Northeastern is well-positioned to lead in an uncertain future, President Aoun tells faculty senate

Joseph E. Aoun, president of Northeastern, addresses the faculty senate via Teams. Photo by Matthew Modoono/Northeastern University

As universities and countries alike retrench in response to the challenges of our current world, Northeastern is forging a new path forward, said Joseph E. Aoun, president of the university, in his annual address to the Faculty Senate on Wednesday. 

“This university is very attuned to the changes in the world, and is very good at being the pioneer in building new models,” Aoun said. “We have done that consistently over our history. And we feel that we are going to be able to do the same now.”

In the five years since implementing Northeastern 2025, the university’s academic plan, Northeastern has expanded its global network with new campuses in North America and overseas, extended its leadership in global experiential learning, and established new research institutes that transcend traditional academic boundaries to tackle the biggest challenges facing our world. It has been “an enormous success at all levels, in terms of the accomplishments, in terms of the goals of what we wanted to do,” Aoun said.

“But the world has changed.”

In order to meet the critical challenges of our time, the university is embarking on a new planning process that will build on the success of Northeastern 2025, Aoun said.

“We are all going to shape our future together, for 2025 and beyond,” he said.

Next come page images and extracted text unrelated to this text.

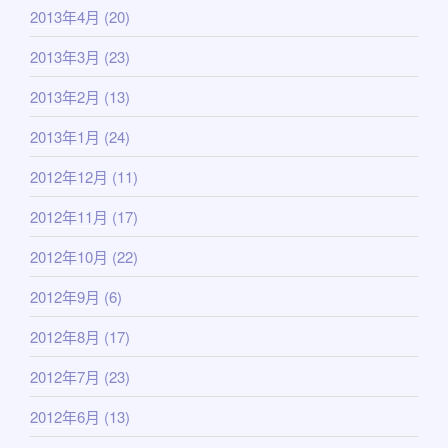
2013年4月
(20)
2013年3月
(23)
2013年2月
(13)
2013年1月
(24)
2012年12月
(11)
2012年11月
(17)
2012年10月
(22)
2012年9月
(6)
2012年8月
(17)
2012年7月
(23)
2012年6月
(13)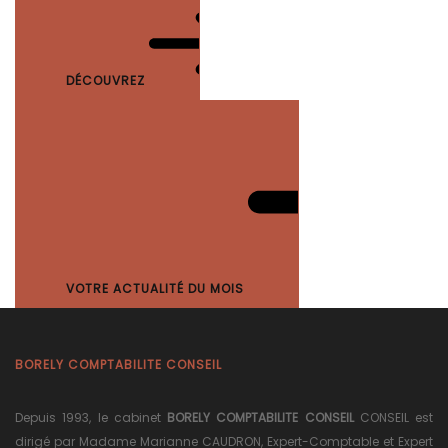
DÉCOUVREZ
VOTRE ACTUALITÉ DU MOIS
BORELY COMPTABILITE CONSEIL
Depuis 1993, le cabinet
BORELY COMPTABILITE CONSEIL
CONSEIL est
dirigé par Madame Marianne CAUDRON, Expert-Comptable et Expert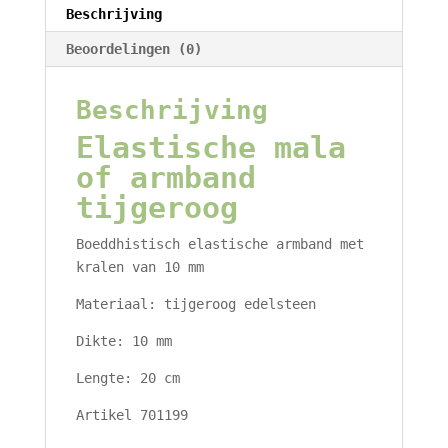
aantal
Beschrijving
Beoordelingen (0)
Beschrijving
Elastische mala
of armband
tijgeroog
Boeddhistisch elastische armband met
kralen van 10 mm
Materiaal: tijgeroog edelsteen
Dikte: 10 mm
Lengte: 20 cm
Artikel 701199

Universities around the country have struggled to cope with the challenges of the COVID-19 pandemic, but Northeastern is already setting an example of how reopening can be done safely and well, Aoun said. 

“The university reopened; we made the decision to reopen very early on,” Aoun said. “Safety was paramount. And what you have done is working. Other places are looking at us and calling us to learn from what you have done, at all levels.”

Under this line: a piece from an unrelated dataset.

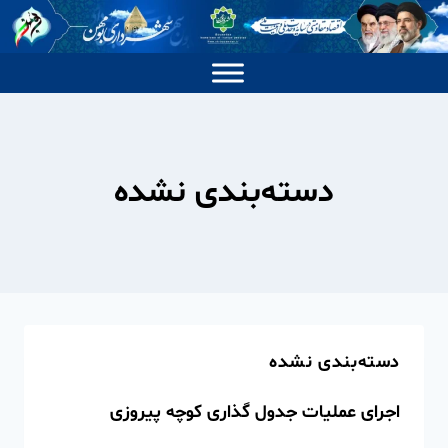
دسته‌بندی نشده
دسته‌بندی نشده
اجرای عملیات جدول گذاری کوچه پیروزی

The university has created a comprehensive testing regimen to promote the safety of students, faculty, and staff who have returned to campus, which includes converting the Cabot physical education center into a testing center for members of the Northeastern community who are not showing symptoms of COVID-19 and building a state-of-the-art laboratory to process those tests. 

That program has been a success so far, Aoun said. 

“What the university has done, what we all have done, is invest a lot of resources in making our campus safe, healthy, and welcoming,” Aoun said, citing a seven-day positive test rate of 0.03 percent on campus. “This is the safest place in Massachusetts: safer than the grocery stores that you visit, and safer than the restaurants you go to.”

Aoun encouraged faculty who were hesitant about returning to campus to come take a look at the measures that have been put in place. 

“The students want you. The students need you. And clearly, it is the case that this environment is vibrant, safe, and the wellness of our community will be paramount and will remain paramount.”

Northeastern’s global university system has also become increasingly important during the pandemic. Aoun reiterated the university’s commitment to its international students, who faced challenges as borders closed and embassies shuttered. Northeastern’s campuses in the United Kingdom and Canada can help provide resilience in these situations, Aoun said.

“In a period of retrenchment, where nationalism is coming to the fore in many countries, the fact that we have a global university system with a network of campuses is helping us,” Aoun said.

The pandemic has also redefined the way people look at research, he said. People want research to provide solutions to the problems that society is facing, and Northeastern is well-positioned to find the answers they are looking for.

“Our model is a model of a university engaged with the real world—our students demonstrate that on a daily basis,” Aoun said. “It’s a model of research that is user-inspired, which means that it is relevant and impactful.”

However, the current demands on higher education go beyond addressing the COVID-19 pandemic, Aoun said. Northeastern’s senior leadership, as well as the community at large, are also working on clear action items to address the ongoing problems of systemic racism.

“It is clear that the Black Lives Matter movement, the issues of systemic racism, and inequality became paramount and central in society. And, frankly, it caught universities and higher education, flat-footed, including us,” Aoun said. “It’s a wake-up call.”